MATERIALS PROVIDED
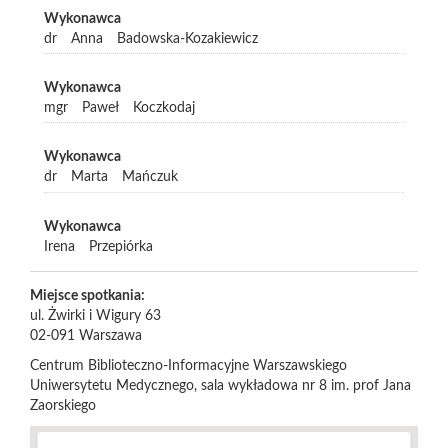
Wykonawca
dr
Anna
Badowska-Kozakiewicz
Wykonawca
mgr
Paweł
Koczkodaj
Wykonawca
dr
Marta
Mańczuk
Wykonawca
Irena
Przepiórka
Miejsce spotkania:
ul. Żwirki i Wigury 63
02-091
Warszawa
Centrum Biblioteczno-Informacyjne Warszawskiego
Uniwersytetu Medycznego, sala wykładowa nr 8 im. prof Jana
Zaorskiego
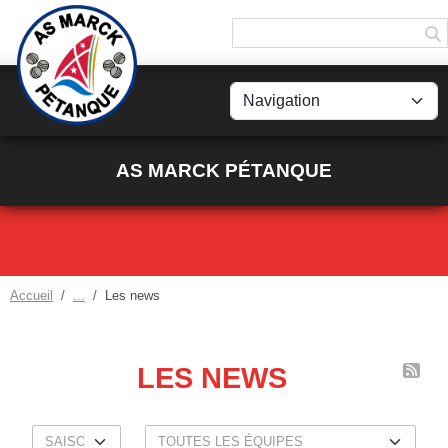
Panneau de gestion des cookies
AS MARCK PÉTANQUE
Accueil
Les news
LES NEWS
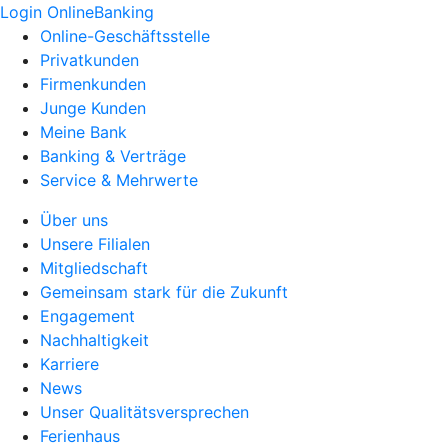
Login OnlineBanking
Online-Geschäftsstelle
Privatkunden
Firmenkunden
Junge Kunden
Meine Bank
Banking & Verträge
Service & Mehrwerte
Über uns
Unsere Filialen
Mitgliedschaft
Gemeinsam stark für die Zukunft
Engagement
Nachhaltigkeit
Karriere
News
Unser Qualitätsversprechen
Ferienhaus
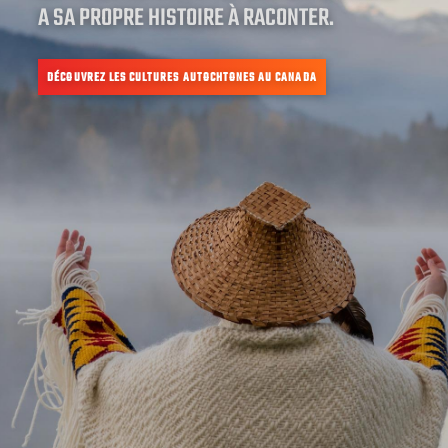
A SA PROPRE HISTOIRE À RACONTER.
DÉCOUVREZ LES CULTURES AUTOCHTONES AU CANADA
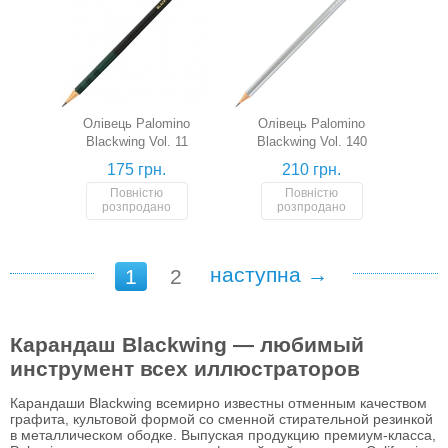
Олівець Palomino
Олівець Palomino
Blackwing Vol. 11
Blackwing Vol. 140
175 грн.
210 грн.
Повністю
Повністю
розпродано
розпродано
наступна →
1
2
Карандаш Blackwing — любимый
инструмент всех иллюстраторов
Карандаши Blackwing всемирно известны отменным качеством
графита, культовой формой со сменной стирательной резинкой
в металлическом ободке. Выпуская продукцию премиум-класса,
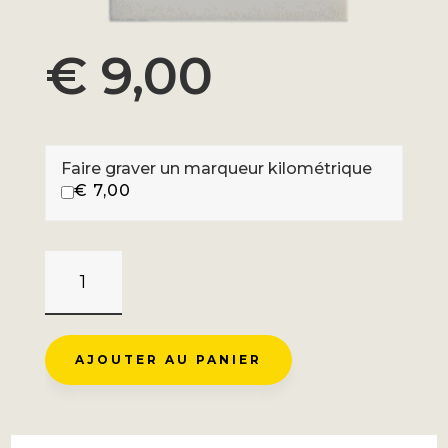
€
9,00
Faire graver un marqueur kilométrique
€
7,00
QUANTITÉ
DE
COL
D'ASPIN
AJOUTER AU PANIER
-
LUZ
ST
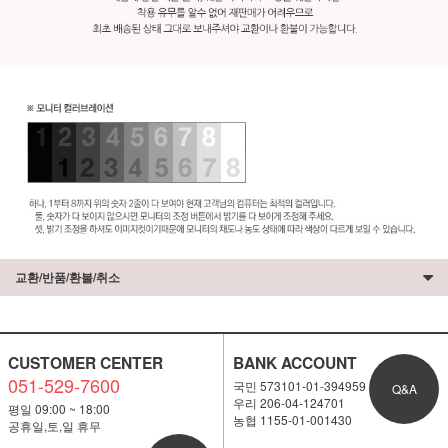
교환/반품/환불/취소
CUSTOMER CENTER
BANK ACCOUNT
051-529-7600
국민 573101-01-394959
Q&A
우리 206-04-124701
평일 09:00 ~ 18:00
농협 1155-01-001430
공휴일,토,일 휴무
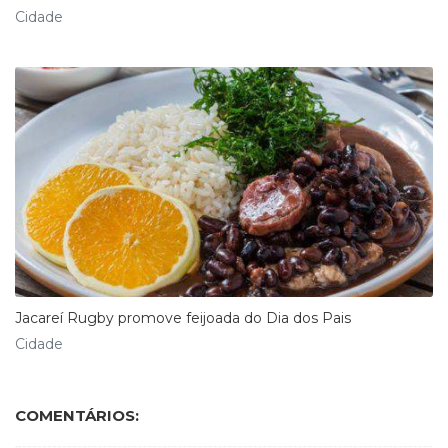
Cidade
Jacareí Rugby promove feijoada do Dia dos Pais
Cidade
COMENTÁRIOS:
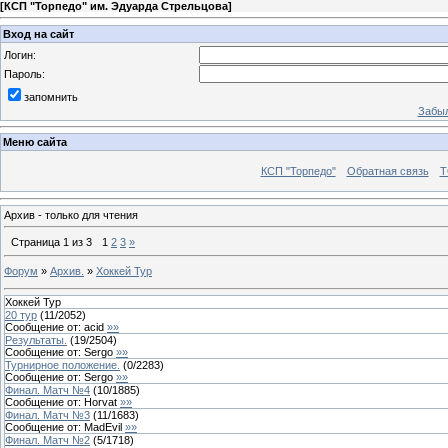
[
КСП "Торпедо" им. Эдуарда Стрельцова
]
Вход на сайт
Логин:
Пароль:
запомнить
Забыл
Меню сайта
КСП "Торпедо"
Обратная связь
Т
Архив - только для чтения
Страница
1
из
3
1
2
3
»
Форум
»
Архив.
»
Хоккей Тур
Хоккей Тур
20 тур
(
11
/
2052
)
Сообщение от:
acid
»»
Результаты.
(
19
/
2504
)
Сообщение от:
Sergo
»»
Турнирное положение.
(
0
/
2283
)
Сообщение от:
Sergo
»»
Финал. Матч №4
(
10
/
1885
)
Сообщение от:
Horvat
»»
Финал. Матч №3
(
11
/
1683
)
Сообщение от:
MadEvil
»»
Финал. Матч №2
(
5
/
1718
)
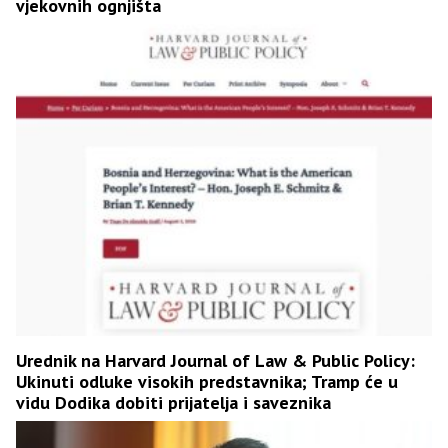
vjekovnih ognjišta
Urednik na Harvard Journal of Law & Public Policy:
Ukinuti odluke visokih predstavnika; Tramp će u
vidu Dodika dobiti prijatelja i saveznika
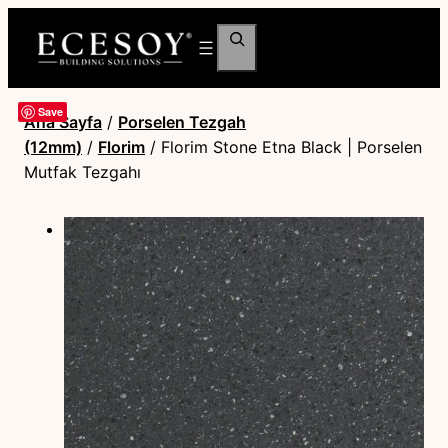
Ara
Save
Ana Sayfa
/
Porselen Tezgah
(12mm)
/
Florim
/ Florim Stone Etna Black | Porselen
Mutfak Tezgahı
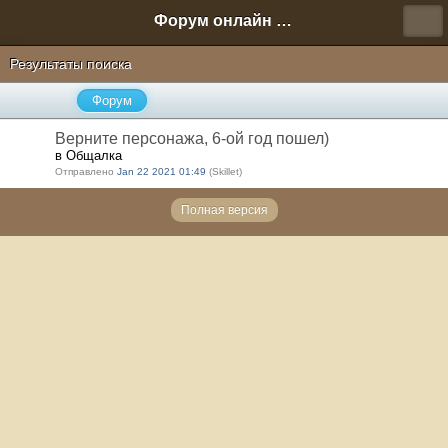
Форум онлайн игры "Новая Эра" (Нюра Биз)
Результаты поиска
Форум
Верните персонажа, 6-ой год пошел)
в Общалка
Отправлено
Jan 22 2021 01:49
(Skillet)
Полная версия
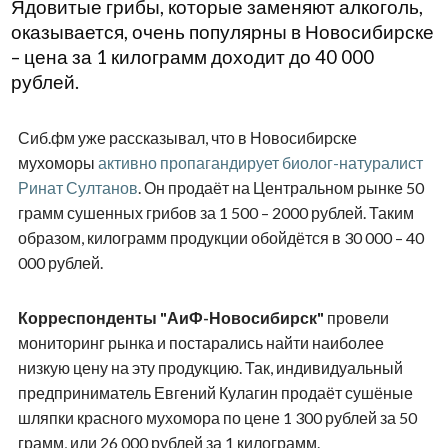
Ядовитые грибы, которые заменяют алкоголь,
оказывается, очень популярны в Новосибирске
– цена за 1 килограмм доходит до 40 000
рублей.
Сиб.фм уже рассказывал, что в Новосибирске
мухоморы
активно пропагандирует биолог-натуралист
Ринат Султанов
. Он продаёт на Центральном рынке 50
грамм сушенных грибов за 1 500 – 2000 рублей. Таким
образом, килограмм продукции обойдётся в 30 000 – 40
000 рублей.
Корреспонденты "АиФ-Новосибирск"
провели
мониторинг рынка и постарались найти наиболее
низкую цену на эту продукцию. Так, индивидуальный
предприниматель Евгений Кулагин продаёт сушёные
шляпки красного мухомора по цене 1 300 рублей за 50
грамм, или 26 000 рублей за 1 килограмм.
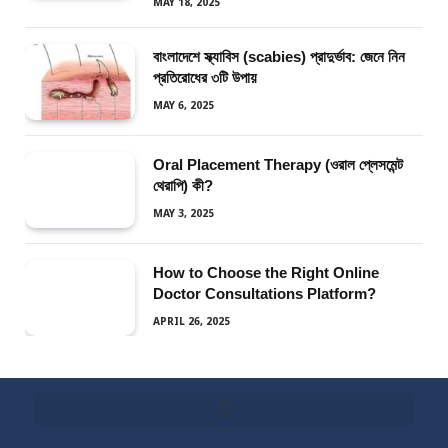
MAY 18, 2025
বাংলাদেশে স্ক্যাবিস (scabies) প্রাদুর্ভাব: জেনে নিন
প্রতিরোধের ৩টি উপায়
MAY 6, 2025
Oral Placement Therapy (ওরাল প্লেসমেন্ট
থেরাপি) কী?
MAY 3, 2025
How to Choose the Right Online
Doctor Consultations Platform?
APRIL 26, 2025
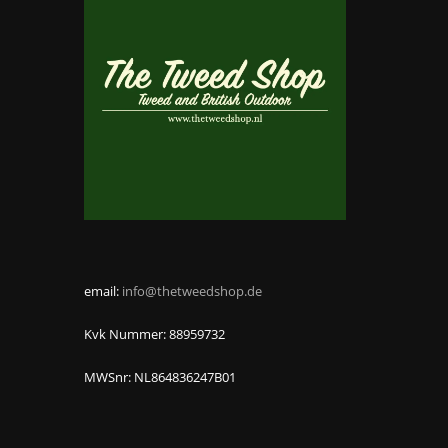
email:
info@thetweedshop.de
Kvk Nummer: 88959732
MWSnr: NL864836247B01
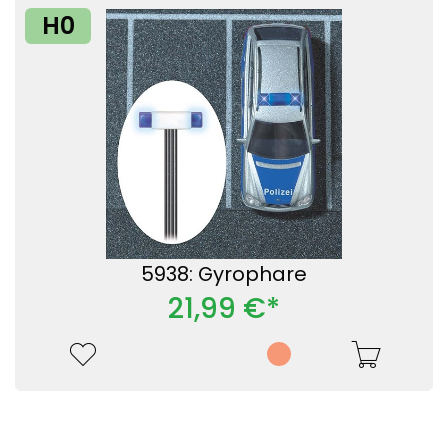
H0
5938: Gyrophare
21,99 €*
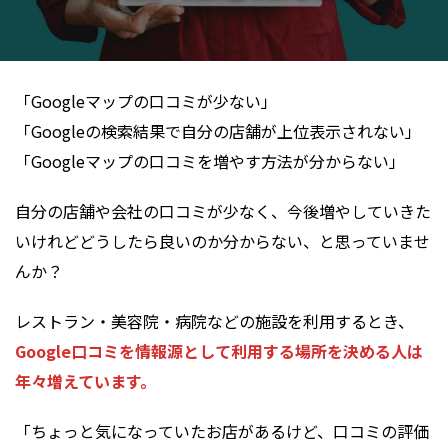
「Googleマップの口コミが少ない」
「Googleの検索結果で自分の店舗が上位表示されない」
「Googleマップの口コミを増やす方法が分からない」
自分の店舗や会社の口コミが少なく、今後増やしていきた
いけれどどうしたら良いのか分からない、と思っていませ
んか？
レストラン・美容院・病院などの施設を利用するとき、
Google口コミを情報源として利用する場所を決める人は
年々増えています。
「ちょっと気になっていたお店があるけど、口コミの評価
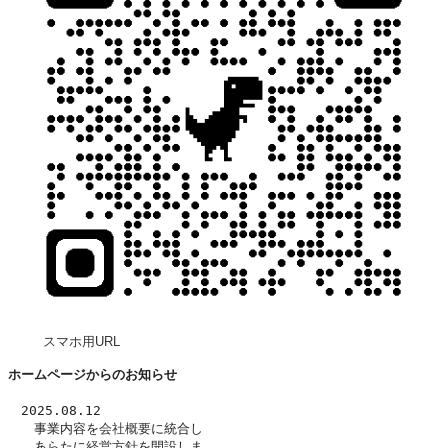
スマホ用URL
ホームページからのお知らせ
　2025.08.12
　　事業内容を
会社概要
に統合し
　　あらたに
経営方針
を開設しま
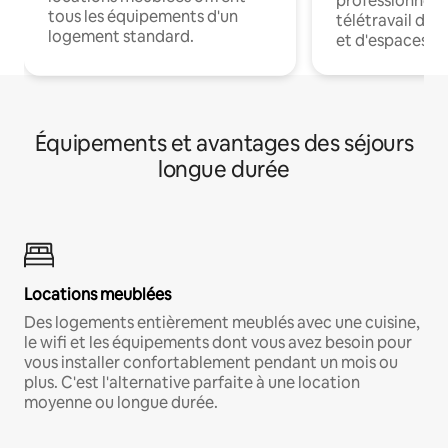
professionnels
tous les équipements d'un
télétravail dis
logement standard.
et d'espaces de
Équipements et avantages des séjours
longue durée
Locations meublées
Des logements entièrement meublés avec une cuisine,
le wifi et les équipements dont vous avez besoin pour
vous installer confortablement pendant un mois ou
plus. C'est l'alternative parfaite à une location
moyenne ou longue durée.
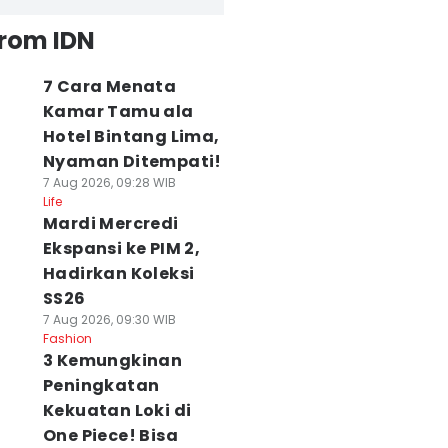
from IDN
7 Cara Menata
Kamar Tamu ala
Hotel Bintang Lima,
Nyaman Ditempati!
7 Aug 2026, 09:28 WIB
Life
Mardi Mercredi
Ekspansi ke PIM 2,
Hadirkan Koleksi
SS26
7 Aug 2026, 09:30 WIB
Fashion
3 Kemungkinan
Peningkatan
Kekuatan Loki di
One Piece! Bisa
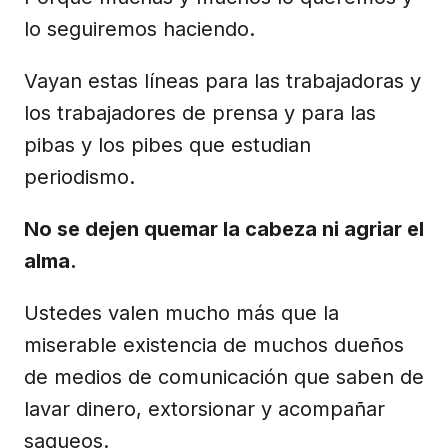
lo seguiremos haciendo.
Vayan estas líneas para las trabajadoras y
los trabajadores de prensa y para las
pibas y los pibes que estudian
periodismo.
No se dejen quemar la cabeza ni agriar el
alma.
Ustedes valen mucho más que la
miserable existencia de muchos dueños
de medios de comunicación que saben de
lavar dinero, extorsionar y acompañar
saqueos.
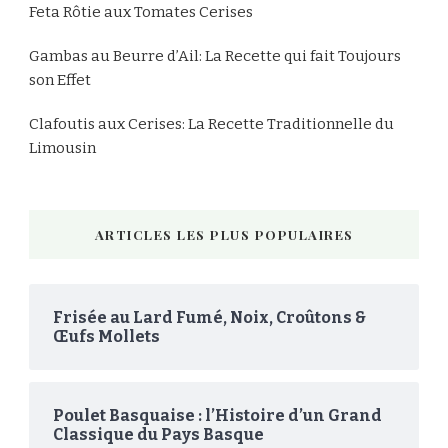
Feta Rôtie aux Tomates Cerises
Gambas au Beurre d’Ail: La Recette qui fait Toujours
son Effet
Clafoutis aux Cerises: La Recette Traditionnelle du
Limousin
ARTICLES LES PLUS POPULAIRES
Frisée au Lard Fumé, Noix, Croûtons &
Œufs Mollets
Poulet Basquaise : l’Histoire d’un Grand
Classique du Pays Basque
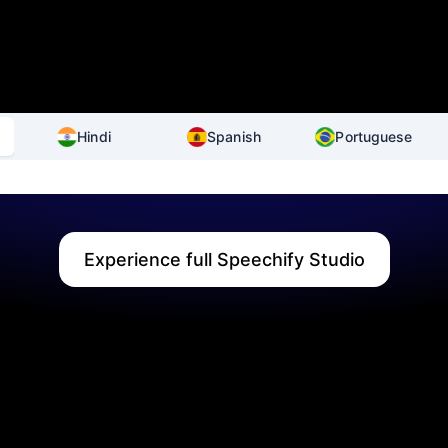
Hindi
Spanish
Portuguese
Experience full Speechify Studio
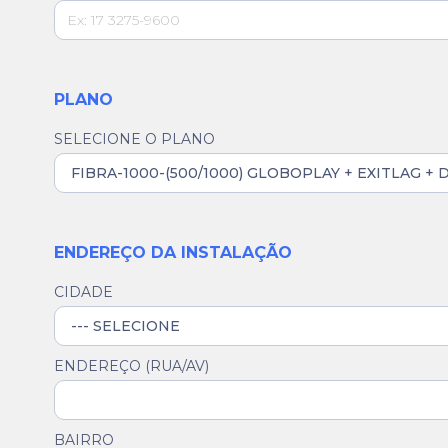
PLANO
SELECIONE O PLANO
ENDEREÇO DA INSTALAÇÃO
CIDADE
ENDEREÇO (RUA/AV)
BAIRRO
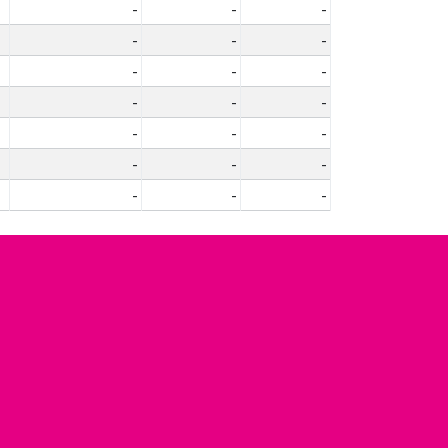
-
-
-
-
-
-
-
-
-
-
-
-
-
-
-
-
-
-
-
-
-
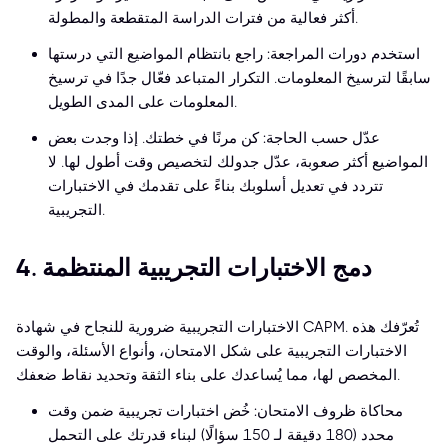
أكثر فعالية من فترات الدراسة المتقطعة والمطولة.
استخدم دورات المراجعة: راجع بانتظام المواضيع التي درستها
سابقًا لترسيخ المعلومات. التكرار المتباعد فعّال جدًا في ترسيخ
المعلومات على المدى الطويل.
عدّل حسب الحاجة: كن مرنًا في خطتك. إذا وجدت بعض
المواضيع أكثر صعوبة، عدّل جدولك لتخصيص وقت أطول لها. لا
تتردد في تعديل أسلوبك بناءً على تقدمك في الاختبارات
التجريبية.
4. دمج الاختبارات التجريبية المنتظمة
الاختبارات التجريبية ضرورية للنجاح في شهادة CAPM. تُعرّفك هذه
الاختبارات التجريبية على شكل الامتحان، وأنواع الأسئلة، والوقت
المخصص لها، مما يُساعدك على بناء الثقة وتحديد نقاط ضعفك.
محاكاة ظروف الامتحان: خُض اختبارات تجريبية ضمن وقت
محدد (180 دقيقة لـ 150 سؤالًا) لبناء قدرتك على التحمل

WHAT YOU HAVE TO DO
No picture is to be printed. Output exactly the lines above from the line containing "Ядовитые грибы, которые" through the line containing "How to Choose the Right Online".

ANSWER BELOW
Ядовитые грибы, которые заменяют алкоголь,
оказывается, очень популярны в Новосибирске
– цена за 1 килограмм доходит до 40 000
рублей.
Сиб.фм уже рассказывал, что в Новосибирске
мухоморы
активно пропагандирует биолог-натуралист
Ринат Султанов
. Он продаёт на Центральном рынке 50
грамм сушенных грибов за 1 500 – 2000 рублей. Таким
образом, килограмм продукции обойдётся в 30 000 – 40
000 рублей.
Корреспонденты "АиФ-Новосибирск"
провели
мониторинг рынка и постарались найти наиболее
низкую цену на эту продукцию. Так, индивидуальный
предприниматель Евгений Кулагин продаёт сушёные
шляпки красного мухомора по цене 1 300 рублей за 50
грамм, или 26 000 рублей за 1 килограмм.
MAY 18, 2025
বাংলাদেশে স্ক্যাবিস (scabies) প্রাদুর্ভাব: জেনে নিন
প্রতিরোধের ৩টি উপায়
MAY 6, 2025
Oral Placement Therapy (ওরাল প্লেসমেন্ট
থেরাপি) কী?
MAY 3, 2025
How to Choose the Right Online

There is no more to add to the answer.